WASHINGTON — The U.S. Senate on Tuesday confirmed Steve Dettelbach, a former federal prosecutor, to run the federal Bureau of Alcohol, Tobacco, Firearms and Explosives, making him the agency’s first confirmed director since 2015.
Dettelbach takes the reins of the agency as the Biden administration and the Justice Department are fighting to combat a surge in violent crime, gun violence and mass shootings that has touched both big cities and small rural communities across the nation.
Dettelbach was confirmed by the Senate in a 48-46 vote. He’s racked up endorsements from law enforcement officials, former Justice Department officials who worked for both Republican and Democratic administrations and victims of violence. Two Republican lawmakers, Sens. Susan Collins of Maine and Rob Portman of Ohio, voted to confirm Dettelbach.

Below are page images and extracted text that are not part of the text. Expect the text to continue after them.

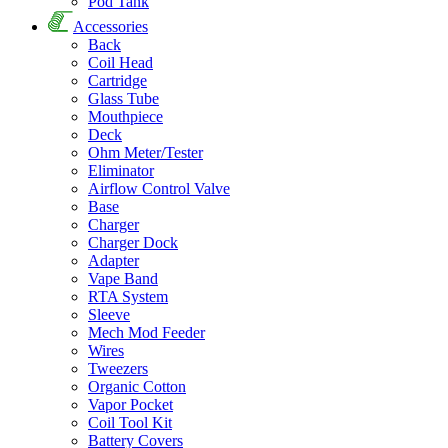
Pod Tank
Accessories
Back
Coil Head
Cartridge
Glass Tube
Mouthpiece
Deck
Ohm Meter/Tester
Eliminator
Airflow Control Valve
Base
Charger
Charger Dock
Adapter
Vape Band
RTA System
Sleeve
Mech Mod Feeder
Wires
Tweezers
Organic Cotton
Vapor Pocket
Coil Tool Kit
Battery Covers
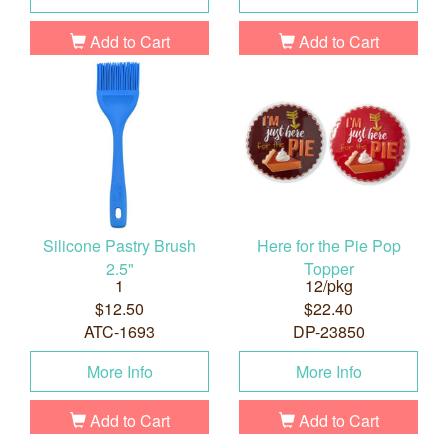
Add to Cart
Add to Cart
Silicone Pastry Brush
Here for the Pie Pop
2.5"
Topper
1
12/pkg
$12.50
$22.40
ATC-1693
DP-23850
More Info
More Info
Add to Cart
Add to Cart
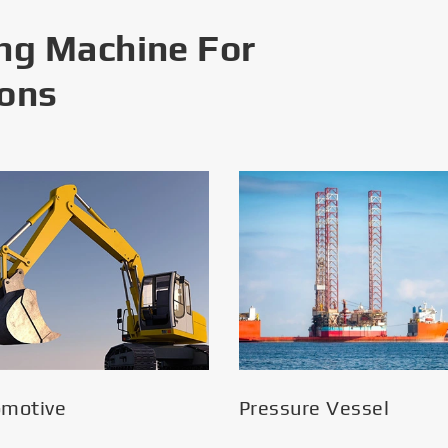
ng Machine For
ions
omotive
Pressure Vessel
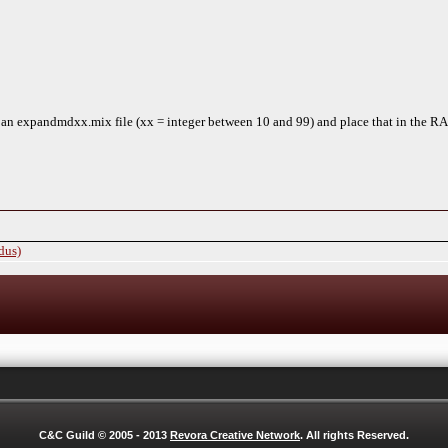
n expandmdxx.mix file (xx = integer between 10 and 99) and place that in the RA2
dus)
C&C Guild © 2005 - 2013
Revora Creative Network
. All rights Reserved.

Dettelbach is a former federal prosecutor who served as U.S. attorney in Ohio from 2009 to 2016 and has run in the past for attorney general of Ohio. He worked in several other positions in the Justice Department and was involved in the prosecution of a man who firebombed an Ohio courthouse. He also served as the chairman of the civil rights subcommittee as part of the attorney general’s advisory committee under former attorneys general Eric Holder and Loretta Lynch.
Biden had to withdraw the nomination of his first ATF nominee, gun control advocate David Chipman, after it stalled for months because of opposition from Republicans and some Democrats in the Senate.
Both Republican and Democratic administrations had long failed to get nominees for the ATF position through the politically fraught process since the director’s position was made confirmable in 2006. Since then, only one nominee, former U.S. Attorney B. Todd Jones, has been confirmed. Jones made it through the Senate in 2013 but only after a six-month struggle. Jones was acting director when President Barack Obama nominated him in January 2013 and left the role in 2015.
Earlier this year, the Biden administration removed the agency’s acting director, Marvin Richardson, from his position and replaced him with the U.S. attorney in Arizona, Gary Restaino. Restaino has juggled both jobs as Dettelbach’s nomination waded its way through the Senate. Richardson has been the agency’s deputy director.
Dettelbach’s confirmation was immediately hailed by advocates who highlighted his experience as a prosecutor and his work with law enforcement.
“Steve Dettelbach’s bipartisan confirmation vote is a watershed victory for the gun safety movement and further proof that the Senate logjam around this life-or-death issue is finally breaking,” said John Feinblatt, president of Everytown for Gun Safety.
His nomination had been staunchly opposed by gun rights groups, including Gun Owners of America, which wrote a letter Tuesday to Senate leaders urging them to vote against him.